No description
Find a file
Sean Christopherson 6c3dfeb6a4 KVM: x86: Do not re-{try,execute} after failed emulation in L2
Commit a6f177efaa ("KVM: Reenter guest after emulation failure if
due to access to non-mmio address") added reexecute_instruction() to
handle the scenario where two (or more) vCPUS race to write a shadowed
page, i.e. reexecute_instruction() is intended to return true if and
only if the instruction being emulated was accessing a shadowed page.
As L0 is only explicitly shadowing L1 tables, an emulation failure of
a nested VM instruction cannot be due to a race to write a shadowed
page and so should never be re-executed.

This fixes an issue where an "MMIO" emulation failure[1] in L2 is all
but guaranteed to result in an infinite loop when TDP is enabled.

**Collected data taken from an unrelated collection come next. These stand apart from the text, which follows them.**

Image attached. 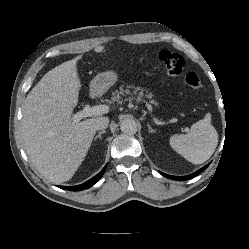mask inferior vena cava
I'll return each mask as SVG.
<instances>
[{
    "mask_svg": "<svg viewBox=\"0 0 249 249\" xmlns=\"http://www.w3.org/2000/svg\"><path fill=\"white\" fill-rule=\"evenodd\" d=\"M109 123V118L107 117H98L93 122V128L95 130H103L106 129Z\"/></svg>",
    "mask_w": 249,
    "mask_h": 249,
    "instance_id": "602c4592",
    "label": "inferior vena cava"
}]
</instances>
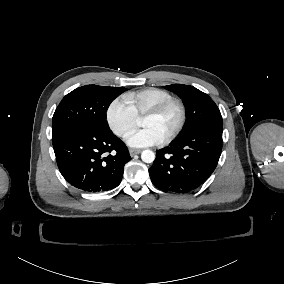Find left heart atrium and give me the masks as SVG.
Here are the masks:
<instances>
[{"mask_svg": "<svg viewBox=\"0 0 284 284\" xmlns=\"http://www.w3.org/2000/svg\"><path fill=\"white\" fill-rule=\"evenodd\" d=\"M125 142L133 148L154 146L161 143V138L151 128H141L130 131Z\"/></svg>", "mask_w": 284, "mask_h": 284, "instance_id": "1", "label": "left heart atrium"}]
</instances>
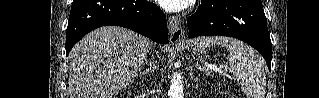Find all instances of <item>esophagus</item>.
I'll return each instance as SVG.
<instances>
[{"label":"esophagus","instance_id":"obj_1","mask_svg":"<svg viewBox=\"0 0 319 98\" xmlns=\"http://www.w3.org/2000/svg\"><path fill=\"white\" fill-rule=\"evenodd\" d=\"M168 29L170 32V42L178 44L183 41L184 31L181 27L180 18L177 16H170L168 19Z\"/></svg>","mask_w":319,"mask_h":98}]
</instances>
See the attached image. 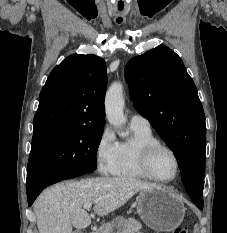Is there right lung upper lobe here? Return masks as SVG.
<instances>
[{"mask_svg": "<svg viewBox=\"0 0 227 233\" xmlns=\"http://www.w3.org/2000/svg\"><path fill=\"white\" fill-rule=\"evenodd\" d=\"M106 83L102 58L92 54L66 57L42 88L33 133L63 126H103Z\"/></svg>", "mask_w": 227, "mask_h": 233, "instance_id": "cb5924a9", "label": "right lung upper lobe"}]
</instances>
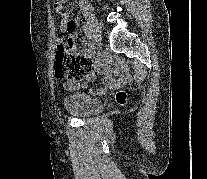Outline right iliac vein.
I'll return each instance as SVG.
<instances>
[{"label": "right iliac vein", "mask_w": 207, "mask_h": 179, "mask_svg": "<svg viewBox=\"0 0 207 179\" xmlns=\"http://www.w3.org/2000/svg\"><path fill=\"white\" fill-rule=\"evenodd\" d=\"M83 16L88 24V26L93 31V34L96 36L97 40L101 42V29L98 23L97 18L91 12H84Z\"/></svg>", "instance_id": "right-iliac-vein-1"}]
</instances>
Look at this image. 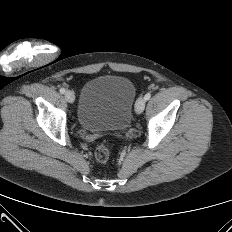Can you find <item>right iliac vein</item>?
Returning <instances> with one entry per match:
<instances>
[{"label": "right iliac vein", "mask_w": 232, "mask_h": 232, "mask_svg": "<svg viewBox=\"0 0 232 232\" xmlns=\"http://www.w3.org/2000/svg\"><path fill=\"white\" fill-rule=\"evenodd\" d=\"M65 99L69 102V103H73L75 100V95L72 91H66L65 92Z\"/></svg>", "instance_id": "1"}]
</instances>
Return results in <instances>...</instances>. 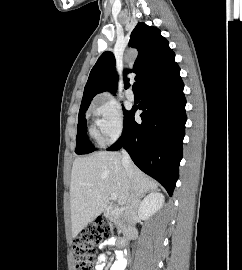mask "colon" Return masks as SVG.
Segmentation results:
<instances>
[{"label": "colon", "mask_w": 242, "mask_h": 270, "mask_svg": "<svg viewBox=\"0 0 242 270\" xmlns=\"http://www.w3.org/2000/svg\"><path fill=\"white\" fill-rule=\"evenodd\" d=\"M118 235V228L109 219L100 218L88 225L75 238L72 250L75 256V270H94L95 247L104 239Z\"/></svg>", "instance_id": "1"}]
</instances>
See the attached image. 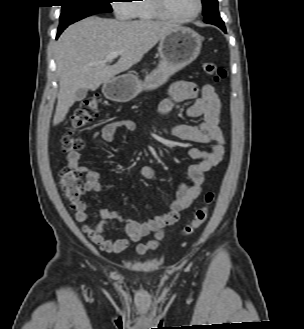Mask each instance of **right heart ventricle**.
I'll use <instances>...</instances> for the list:
<instances>
[{
	"instance_id": "right-heart-ventricle-1",
	"label": "right heart ventricle",
	"mask_w": 304,
	"mask_h": 329,
	"mask_svg": "<svg viewBox=\"0 0 304 329\" xmlns=\"http://www.w3.org/2000/svg\"><path fill=\"white\" fill-rule=\"evenodd\" d=\"M136 4H131L132 18L139 21L158 20L161 16L153 7L152 0H136Z\"/></svg>"
}]
</instances>
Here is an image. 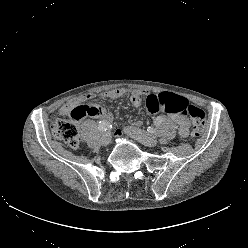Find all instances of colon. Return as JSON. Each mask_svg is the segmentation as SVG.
Segmentation results:
<instances>
[{"label": "colon", "mask_w": 248, "mask_h": 248, "mask_svg": "<svg viewBox=\"0 0 248 248\" xmlns=\"http://www.w3.org/2000/svg\"><path fill=\"white\" fill-rule=\"evenodd\" d=\"M148 113L165 112L168 114H186L191 119L193 125L191 136L199 137L205 129V113L194 105H189L188 101L178 95L163 92L157 95H149L145 102ZM91 108L88 105H78L72 109L70 116L73 120H81L89 115ZM53 137L64 142L72 148H76L80 142L77 126L74 122L57 119L50 125Z\"/></svg>", "instance_id": "1"}]
</instances>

Because "cr2" is actually an L2 GPA when TDP is enabled, calling
kvm_mmu_gva_to_gpa_write() to translate cr2 in the non-direct mapped
case (L2 is never direct mapped) will almost always yield UNMAPPED_GVA
and cause reexecute_instruction() to immediately return true.  The
!mmio_info_in_cache() check in kvm_mmu_page_fault() doesn't catch this
case because mmio_info_in_cache() returns false for a nested MMU (the
MMIO caching currently handles L1 only, e.g. to cache nested guests'
GPAs we'd have to manually flush the cache when switching between
VMs and when L1 updated its page tables controlling the nested guest).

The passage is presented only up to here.